Lt. Gen. Bruce “Orville” Wright, USAF (Ret.):

Thanks sir. Well, General Raymond, shifting gears a bit, the defense department has always been innovative in its big ideas, but going from an idea to product can be a challenge, lots of ideas have died in what is called the Valley of Death. What are you doing and your team doing in your transformation efforts to bridge that technology Valley of Death or advanced technology Valley of Death? And how would you describe your relationship with industry to do so?

CSO Gen. John W. “Jay” Raymond:

I think I feel very fortunate in that… There is a, and I jokingly say this all the time, a big explosion of commercial activity taking place in the space domain. And there’s lots of folks that are investing dollars to develop capabilities, because it’s a cool place to, cool mission to be focused on.
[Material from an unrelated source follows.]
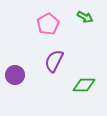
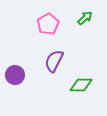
green arrow: moved 1 px down; rotated 70 degrees counterclockwise
green diamond: moved 3 px left
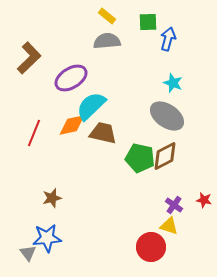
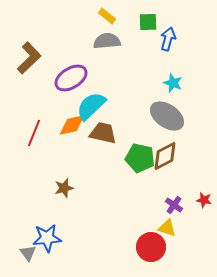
brown star: moved 12 px right, 10 px up
yellow triangle: moved 2 px left, 2 px down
We want to be able to leverage that and harness that. We want to expand the industrial base, so it’s not just the big primes, it’s others as well. And if you look at what we’ve tried to do, we’ve stood up a couple of significant efforts at Space Systems Command out in Los Angeles to be able to harness this and develop these partners. So the first thing that we did, we stood up a commercial front door at Space Systems Command. And for all the new companies that have come in, that might not have had the experience of working with a department, we provide them with a sponsor, if you will. Somebody that’s there, that can help them walk through the process and help us work better together.
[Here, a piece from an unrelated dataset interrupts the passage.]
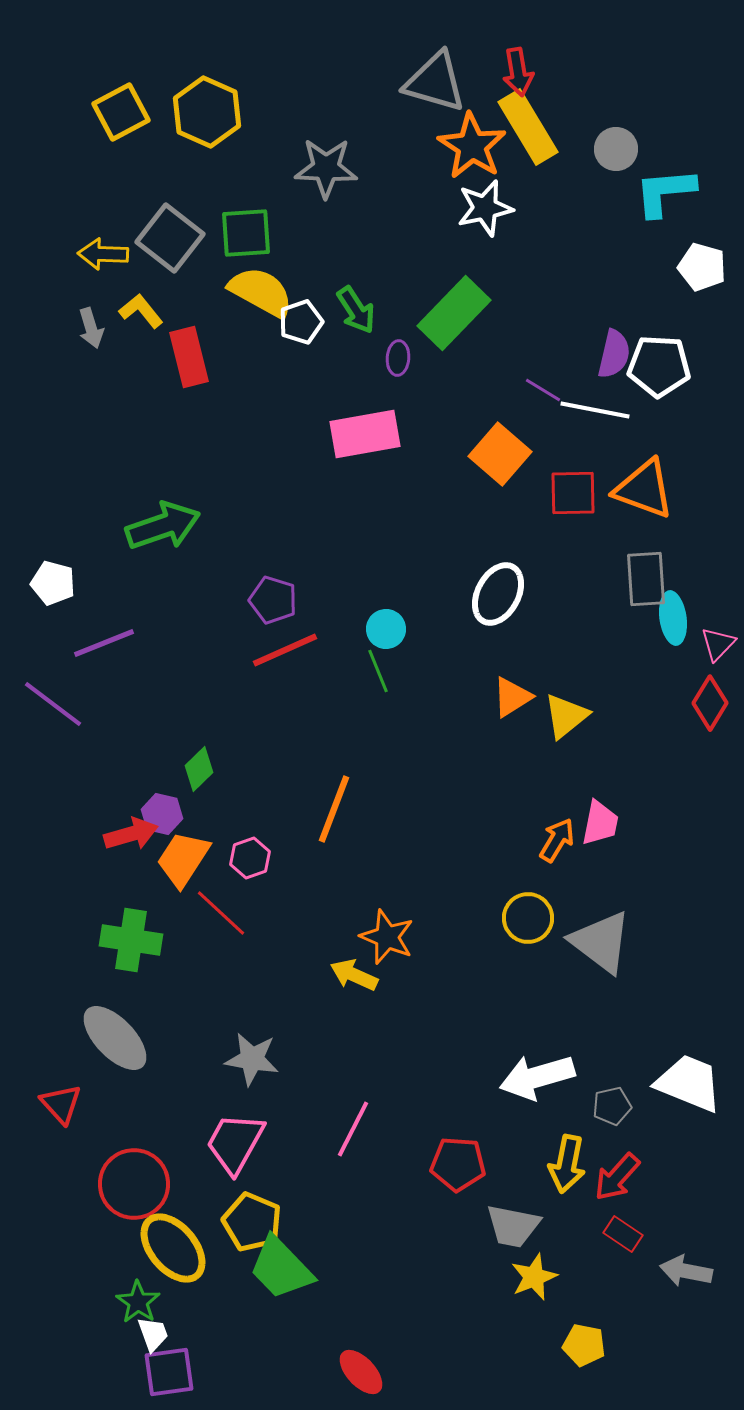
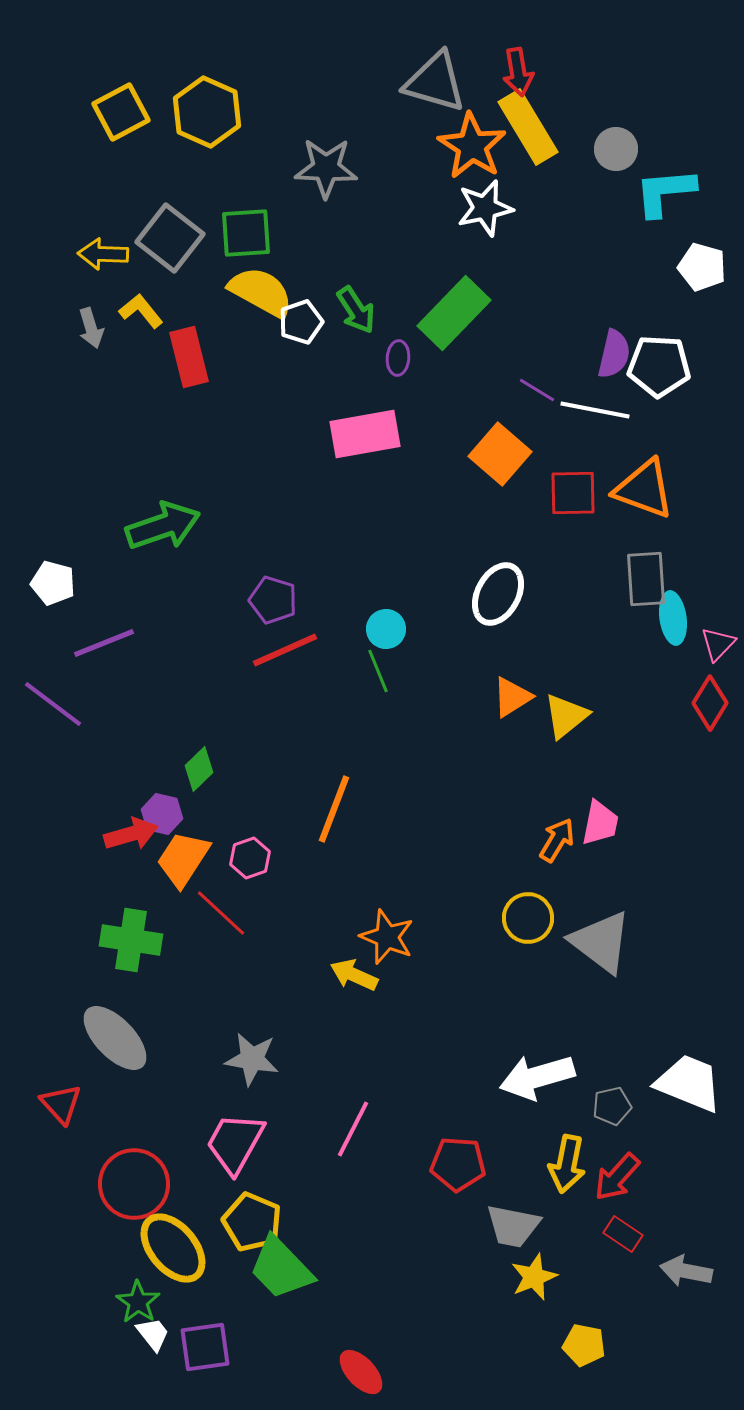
purple line at (543, 390): moved 6 px left
white trapezoid at (153, 1334): rotated 18 degrees counterclockwise
purple square at (169, 1372): moved 36 px right, 25 px up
We have leveraged AFT works and stood up a Space Works initiative as well, to get after the bridging the gulf, if you will, from having an idea, that capability. We have something called SpEC OT at SSC and we put a significant, there’s a significant amount of new companies that are involved in that initiative and provides us a way to get those capabilities onto contract faster. So we’re putting a lot of work on this. We think, if you come up with a new force design, we think there’s two big opportunities. We think there’s a big opportunity in our relationship with commercial industry and we think there’s a big opportunity with our relationship with our allies and our partners. And we’ve got to work together to be able to capitalize on this and harness the good things that are coming out of our industry. I would bet, as I say every time, I would bet on US industry every single day. We just need to make sure that, one, we all are kind of rowing in the same direction.

Two, that we all understand how to work together. And three, that we can develop capabilities and get them in the hands of our war fighters on a tactical timeline, that is important. I’ll tell you a quick story, and this is honest, honest against truth. It happened back in 2011 when I was stationed in Japan and there was a earthquake, tsunami, and nuclear reactor disaster. And we were having trouble coming up with a common operating picture for radiation. We were flying aircraft, Air Force was flying aircraft over Japan to measure radiation. There was sensors around Japan to detect radiation, but we didn’t have a way to display it, and it was really causing issues. And so I reached, I called Google and I said, “How would you do this?” And they said, “If you go up to Google Tokyo, they’ll be able to help you.” So I got a helicopter, flew to Google Tokyo, and in this little conference room, walked two engineers with a laptop. And I explained the issue and they… About 15 minutes later, less than that, here’s how we’d do it.

And I said, “Well, how would I do that?”

 And they said, “Well, if you know somebody that knows the computer language, Python…” They didn’t even say that. “If you have anybody that knows Python, we can teach them.”

I said, “What’s Python?”

And they said, “That’s a computer language.”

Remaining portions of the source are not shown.